Thinking Back, Ahead

Consider some basic assumptions. One that God is real, personally involved in this world, and has called you to ministry. In good Reformed tradition, everyone has a call to ministry, even though  only some are called to ordained ministry as pastors, so this really applies to any believer.

Second assumption is that God has been involved in your life and shaping your call long before you were aware of it. Third assumption is that your call will likely change over time but the central core of the call will still be there. For example, I first thought of missionary work, then of inner city work, but eventually became a pastor of a middle class church. Now I’m retired but still feel God’s call in my life.

With those assumptions in mind, take some time to think back to your childhood. What were some of the fantasies that you played with about who you would become? Did you want to be a cowboy, a fireman, a beauty queen, an Olympic athlete? Now go behind those initial fantasies and identify some of the qualities that drew you to those dreams. What did the cowboy, beauty queen, etc. do that drew you to those fantasies? Was being the best draw in the West a factor of developing your full skills, saving others from bad guys, standing up for truth and justice?

After you have probed behind several of your early fantasies, move forward and do the same for other paths not taken in your early life. Keep a list of some of the qualities and achievements that you were dreaming about. Now begin to examine how some of those same factors have played a role in your current situation when you have felt best about yourself. If there are aspects of your current situation where you feel such qualities have been neglected, consider how they might be re-emphasized in some new form in your current life. The Spirit has been moving in your life from the beginning of your life. Listen for it’s early echoes and see how it might be moving in your life now.

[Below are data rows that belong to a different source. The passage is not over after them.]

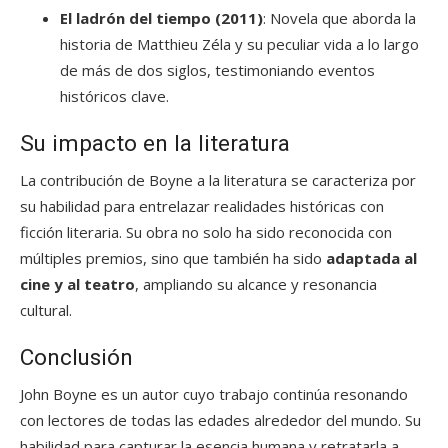
El ladrón del tiempo (2011)
: Novela que aborda la
historia de Matthieu Zéla y su peculiar vida a lo largo
de más de dos siglos, testimoniando eventos
históricos clave.
Su impacto en la literatura
La contribución de Boyne a la literatura se caracteriza por
su habilidad para entrelazar realidades históricas con
ficción literaria. Su obra no solo ha sido reconocida con
múltiples premios, sino que también ha sido
adaptada al
cine y al teatro
, ampliando su alcance y resonancia
cultural.
Conclusión
John Boyne es un autor cuyo trabajo continúa resonando
con lectores de todas las edades alrededor del mundo. Su
habilidad para capturar la esencia humana y retratarla a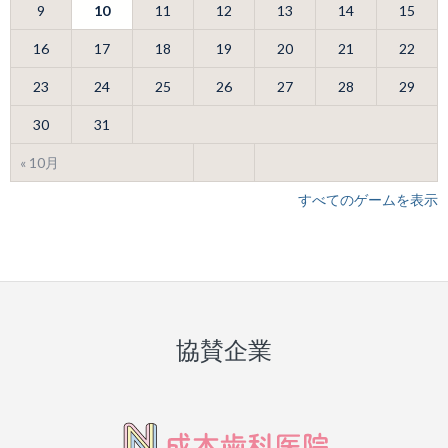
9
10
11
12
13
14
15
16
17
18
19
20
21
22
23
24
25
26
27
28
29
30
31
« 10月
すべてのゲームを表示
協賛企業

Hypocritic Oath for Pastors (3)

In the last blog, I asked you to name some of your own hypocrisies. I suggested you try to identify ten as a beginning and shared ten of mine. The purpose of ten is that is forces you to go deeper. The purpose of naming them is not for guilt sake but to enable you to break free of their power.

Once I was able to acknowledge that despite the mandate of the Gospel, I was a racist, I could open myself to the power of God to use an imperfect servant to break down some racial barriers. Once I am free to acknowledge that I am very imperfect and that God loves me anyway, I am free to be less self-righteous of others. The more I can identify both my own failings and the failings of the church, the more I stand in awe at God’s ability to work through the church for the sake of God’s world.

Take the list that you created of the situations and attitudes that make you feel like a hypocrite, and try to identify specific possibilities of how God might work through each of them for a greater good either in your personal life or your ministry.

I had a minister friend who had messed up his marriage and was going through a divorce. He told me that Sunday after Sunday he would feel overwhelmed by his unworthiness to say anything about God, Christ, and faith. Yet each Sunday he had to rise and preach. As we talked about it over time, he discovered that his very pain of unworthiness deepened his sermons. It was not from a perspective of purity that he addressed his congregation but as a sinner who was wrestling with the Gospel. That didn’t justify what had happened in his marriage, but it did allow him to experience personally how God’s power is made perfect in our weakness.